Comme l'isoflurane a une odeur légèrement piquante, pour empêcher la toux, il est préférable de faire précéder son utilisation par l'injection d'un agent d'anesthésie par voie intraveineuse : un barbiturique d'action rapide ou un autre produit comme le propofol, l'étomidate ou le midazolam. D'autre part, l'isoflurane peut être utilisé avec de l'oxygène ou avec un mélange oxygène/protoxyde d'azote.
- Entretien de l'anesthésie :
Une anesthésie adéquate pour la chirurgie peut être maintenue avec une concentration d'isoflurane de 0,5 à 1,5% dans un mélange d'oxygène/protoxyde d'azote. Une concentration d'isoflurane plus élevée (075 à 2,0%) sera nécessaire si l'isoflurane est donnée avec de l'oxygène seul.
La concentration affichée sur l'évaporateur doit être augmentée en cas d'utilisation d'un circuit avec réinhalation des gaz expirés à bas débit de gaz frais.
- Concentrations alvéolaires minimales de l'isoflurane chez l'homme (MAC) :
. 26 + - 4 ans :
O2 (100%) : 1,28% / O2 + N2O (70%) : 0,56%.
. 44 + - 7 ans :
O2 (100%) : 1,15% / O2 + N2O (70%) : 0,50%.
. 64 + - 5 ans :
O2 (100%) : 1,05% / O2 + N2O (70%) : 0,37%.


Contre indications

CONTRE-INDIQUE :
Ce médicament est CONTRE-INDIQUE dans les cas suivants :
- Hypersensibilité aux agents anesthésiques halogénés.
- Sujets ayant présenté des antécédents, personnels ou familiaux, d'hyperthermie maligne.
- Patients ayant présenté une atteinte hépatique, un ictère, une fièvre inexpliquée, ou une éosinophilie après administration d'un anesthésique halogéné.
- en association aux IMAO non sélectifs.
DECONSEILLE :
Ce médicament est GENERALEMENT DECONSEILLE dans les cas suivants :
- Chez l'enfant de moins de 2 ans.
- Au cours de la grossesse : les études effectuées chez l'animal ont mis en évidence un effet tératogène. En clinique, il n'existe pas actuellement de données suffisamment pertinentes pour évaluer un éventuel effet malformatif de l'isoflurane lorsqu'il est administré pendant le premier trimestre de la grossesse. Bien qu'aucun effet foetotoxique particulier ne soit apparu à ce jour, le suivi de grossesse exposées à l'isoflurane est insuffisant pour exclure tout risque.
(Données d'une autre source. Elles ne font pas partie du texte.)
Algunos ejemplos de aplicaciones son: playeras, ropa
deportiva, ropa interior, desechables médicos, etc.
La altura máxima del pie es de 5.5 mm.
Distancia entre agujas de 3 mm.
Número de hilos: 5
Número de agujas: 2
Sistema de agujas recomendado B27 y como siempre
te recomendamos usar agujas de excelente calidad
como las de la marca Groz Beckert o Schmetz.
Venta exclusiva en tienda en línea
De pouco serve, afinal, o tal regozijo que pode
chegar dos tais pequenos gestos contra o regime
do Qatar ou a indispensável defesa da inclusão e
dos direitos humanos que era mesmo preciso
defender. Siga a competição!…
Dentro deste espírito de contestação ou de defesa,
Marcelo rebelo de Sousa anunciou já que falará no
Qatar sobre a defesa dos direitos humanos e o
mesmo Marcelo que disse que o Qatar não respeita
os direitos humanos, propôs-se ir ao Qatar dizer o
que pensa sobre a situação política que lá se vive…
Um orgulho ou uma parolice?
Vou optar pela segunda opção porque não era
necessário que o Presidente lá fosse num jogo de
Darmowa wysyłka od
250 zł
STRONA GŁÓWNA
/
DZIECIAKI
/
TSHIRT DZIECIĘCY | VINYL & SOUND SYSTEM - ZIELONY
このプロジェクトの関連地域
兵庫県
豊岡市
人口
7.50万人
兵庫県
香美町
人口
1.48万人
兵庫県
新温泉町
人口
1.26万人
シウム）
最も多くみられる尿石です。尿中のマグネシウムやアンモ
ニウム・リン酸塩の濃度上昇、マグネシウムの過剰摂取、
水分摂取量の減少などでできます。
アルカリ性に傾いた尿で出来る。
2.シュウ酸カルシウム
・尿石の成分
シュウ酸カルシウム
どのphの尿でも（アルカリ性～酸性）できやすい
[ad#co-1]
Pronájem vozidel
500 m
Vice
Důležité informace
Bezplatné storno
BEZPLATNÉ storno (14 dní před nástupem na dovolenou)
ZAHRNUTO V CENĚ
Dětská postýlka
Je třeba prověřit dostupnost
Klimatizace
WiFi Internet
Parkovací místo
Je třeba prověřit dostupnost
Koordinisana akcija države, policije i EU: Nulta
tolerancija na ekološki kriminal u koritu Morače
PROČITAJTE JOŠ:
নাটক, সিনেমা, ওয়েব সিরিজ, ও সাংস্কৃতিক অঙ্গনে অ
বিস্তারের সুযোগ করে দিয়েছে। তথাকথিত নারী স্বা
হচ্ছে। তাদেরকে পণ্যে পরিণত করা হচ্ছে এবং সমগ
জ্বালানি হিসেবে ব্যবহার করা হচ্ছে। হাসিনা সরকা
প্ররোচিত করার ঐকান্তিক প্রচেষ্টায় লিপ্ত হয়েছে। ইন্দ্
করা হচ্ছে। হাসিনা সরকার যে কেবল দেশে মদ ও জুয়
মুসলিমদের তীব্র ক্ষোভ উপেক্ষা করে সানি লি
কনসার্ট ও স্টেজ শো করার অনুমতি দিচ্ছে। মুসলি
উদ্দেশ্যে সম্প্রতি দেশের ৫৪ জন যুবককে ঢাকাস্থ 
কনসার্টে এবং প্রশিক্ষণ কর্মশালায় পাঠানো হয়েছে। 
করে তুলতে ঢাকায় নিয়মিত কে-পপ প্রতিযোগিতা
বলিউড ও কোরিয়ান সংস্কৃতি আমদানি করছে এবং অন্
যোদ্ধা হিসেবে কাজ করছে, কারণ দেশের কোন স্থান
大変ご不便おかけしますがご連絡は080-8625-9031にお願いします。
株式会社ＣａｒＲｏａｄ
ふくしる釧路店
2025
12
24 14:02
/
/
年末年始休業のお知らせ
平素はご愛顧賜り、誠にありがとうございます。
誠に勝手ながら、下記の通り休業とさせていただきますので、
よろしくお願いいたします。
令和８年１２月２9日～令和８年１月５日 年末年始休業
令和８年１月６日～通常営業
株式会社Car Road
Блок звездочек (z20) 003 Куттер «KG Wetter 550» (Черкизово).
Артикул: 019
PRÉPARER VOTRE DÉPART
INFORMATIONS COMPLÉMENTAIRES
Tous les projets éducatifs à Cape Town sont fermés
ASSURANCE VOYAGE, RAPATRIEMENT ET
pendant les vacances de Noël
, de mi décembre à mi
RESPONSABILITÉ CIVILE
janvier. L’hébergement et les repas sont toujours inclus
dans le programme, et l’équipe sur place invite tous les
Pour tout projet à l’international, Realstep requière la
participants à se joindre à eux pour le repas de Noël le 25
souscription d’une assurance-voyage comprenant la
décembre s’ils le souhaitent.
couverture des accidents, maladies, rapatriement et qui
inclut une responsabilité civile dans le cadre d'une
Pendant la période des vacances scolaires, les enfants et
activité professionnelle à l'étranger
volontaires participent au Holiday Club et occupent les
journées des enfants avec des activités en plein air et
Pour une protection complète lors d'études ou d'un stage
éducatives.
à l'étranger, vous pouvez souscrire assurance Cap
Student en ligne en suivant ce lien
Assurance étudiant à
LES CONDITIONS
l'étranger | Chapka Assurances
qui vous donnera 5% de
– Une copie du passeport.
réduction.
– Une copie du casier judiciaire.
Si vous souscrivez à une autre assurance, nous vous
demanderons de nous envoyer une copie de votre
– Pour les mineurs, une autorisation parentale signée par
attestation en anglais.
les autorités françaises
En conséquence, l'utilisation de l'isoflurane est déconseillée au cours du premier trimestre de la grossesse, et ne doit être envisagée en fin de grossesse et au cours de l'accouchement que si nécessaire.
- En association aux sympathomimétiques bêta (isoprénaline) ou alpha et bêta (épinéphrine ou adrénaline, norépinéphrine ou noradrénaline) (voir interactions).
- Il est déconseillé d'utiliser l'isoflurane chez les sujets susceptibles de présenter une hyperthermie maligne (antécédents d'hyperthermie maligne d'effort, myopathies telles que les dystrophies musculaires, syndrome de King, myotonie, myopathie à noyau central).


Effets indésirables Isoflurane Belamont

- Hypotension artérielle (qui tend à redevenir normale avec le stimulus chirurgical).
Cette baisse de la pression artérielle est liée à une vasodilatation périphérique en relation directe avec la profondeur de l'anesthésie.
- Augmentation de la fréquence cardiaque : sous ventilation assistée, en normocapnie, le débit cardiaque tend à se maintenir malgré l'approfondissement de l'anesthésie, grâce surtout à une augmentation de la fréquence cardiaque.
L'hypercapnie qu'il est possible d'observer en ventilation spontanée peut accroître la fréquence et le débit cardiaque au-dessus de leur valeur chez le sujet éveillé.
- Dépression respiratoire, très rares observations de bronchospasme.
- Arythmies.
- De très rares observations d'hépatite cytolytique ont été rapportées après anesthésie à l'isoflurane (voir contre-indications et mises en garde).
- Survenue au réveil de frissons, nausées, vomissements.
- De même qu'avec les autres agents anesthésiques de ce type, l'isoflurane peut déclencher un état d'hypermétabolisme du muscle squelettique conduisant à une forte demande en oxygène et induisant un syndrome clinique connu sous le nom d'hyperthermie maligne (HM). Ce syndrome comprend des symptômes non spécifiques tels que rigidité musculaire, tachycardie, tachypnée, cyanose, arythmie et tension artérielle instable, ainsi qu'une élévation de l'ensemble du métabolisme ce qui se traduit par une élévation de la température corporelle et l'augmentation du CO2 en fin d'expiration (PetCO2). De tels effets ont été observés, dans des rares cas, chez l'Homme après une anesthésie par l'isoflurane (voir mises en garde et précautions d'emploi).
- L'âcreté de ce produit et l'irritation des voies respiratoires entraînent une induction d'anesthésie un peu agitée avec toux, blocage de la respiration et une légère tendance au spasme laryngé.

Précautions d'emploi

MISES EN GARDE :
- Lors de l'utilisation d'anesthésiques halogénés, des cas d'anomalies des fonctions hépatiques, d'ictère et de cytolyse hépatique massive, parfois mortelle ont été signalés. Ces réactions orientent vers des réactions d'hypersensibilité communes à la plupart des anesthésiques halogénés.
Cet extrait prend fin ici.